I have an older server that I've been using in my house to sync computers, keep backups on, etc. It is running Slackware 11.0 with all the security updates applied. I would like to expose this server to the internet at large so I can access it while on other networks. The router it is behind will allow me to put it into a "DMZ" or alternatively I can open just a few select ports in the router's firewall to access this box. All I want to do is have SSH and SCP; I don't need apache running or any other services.

What is the best way to ensure security? The obvious to me is to disable root logins in SSH, but other than that, how can I ensure I don't have other services running which I either don't need or have not configured and are thus insecure?

Any help greatly appreciated, thanks for reading!

The box has some protection by being behind the router.

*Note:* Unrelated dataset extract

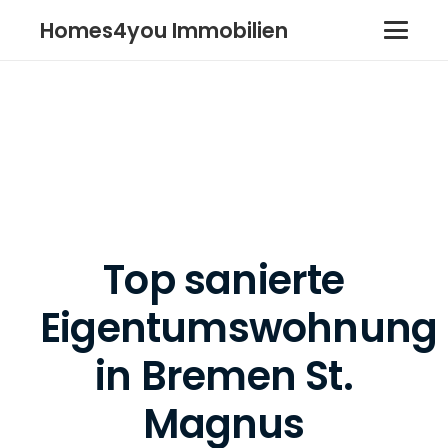
Homes4you Immobilien
Top sanierte
Eigentumswohnung
in Bremen St.
Magnus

If the only access you provide is to forward port 22 from your router to the box for SSH access then you don't have any ports exposed apart from this. There are a few things I'd look at doing:

- As well as PermitRootLogin no, use the AllowUsers or AllowGroups options to limit who can access the box;
- Use PasswordAuthentication no and only allow access via keys - in combination with the previous step, that stops almost all of the script attacks;
- Use nmap and netstat so that you know what is happening on the box. Even though you're only exposing SSH, it makes sense to know what the box is doing;
- Check your logs regularly. Use tools like logwatch to summarise them and cut down on the boredom factor.

To lock down sshd, in sshd_config:
1. Use the PermitRootLogin no directive.
2. Use the Protocol 2 directive.
3. Disable all forms of authentication except for pubkey. You may need to keep the private key on a usb jump drive if you use different client computers. (And if that's the case, use a strong passphrase and delete the private key when you're done with it.)
4. Use iptables or tcp_wrappers to open the sshd service to only the subnets that really need access. Deny everything else.
5. Keep your OpenSSH software up to date.

Some people suggest moving the sshd service to listen on a different port. To each his own, I guess. There are ways to harden sshd further, which get more complicated.

To check for any other running / listening services, try:

Thanks for the tips!

Although I have heard of nmap and netstat before, I am unfamiliar with their common usages. Is the idea to run them at regular intervals in order to see any unwanted attention/activity on the network?

And as far as the logs go, which logs should I watch, and what kind of things should I be on the lookout for? I found the man page for logwatch, but it's a tad short on the details.

Thank you for your reply!

Edit: Replies come quickly! Thanks anomie for the tips :-)

The netstat command I mentioned will show you all tcp / udp services running on that machine. You'll want to review the nmap manpages. Its use will be to determine which services are open to the network you're scanning from. Lots of info here: http://insecure.org/nmap/

You're going to want to keep an eye on /var/log/secure for failed ssh logins.

My 1/2 cent: all the "script kiddie" login attempts I was seeing every day stopped when I did this. Won't say it's any more "secure" this way, but ALOT fewer messages to slog through in my log files...

For other tips try searching for 'harden slack'. There used to be a tutorial and/or script for general hardening.

+1 for using another port than the default.

Hi,

This one seems to be ok!

Excellent advice but I would run ssh on some port other than 22. Most of the automated ssh attack scanners are written to hit port 22, so I would (and in fact I do) use some other port. I suggest you pick a high number and one that isn't used for other popular services.

Also, the 'Shields Up' web utility from GRC will show you exactly what ports on your router are open.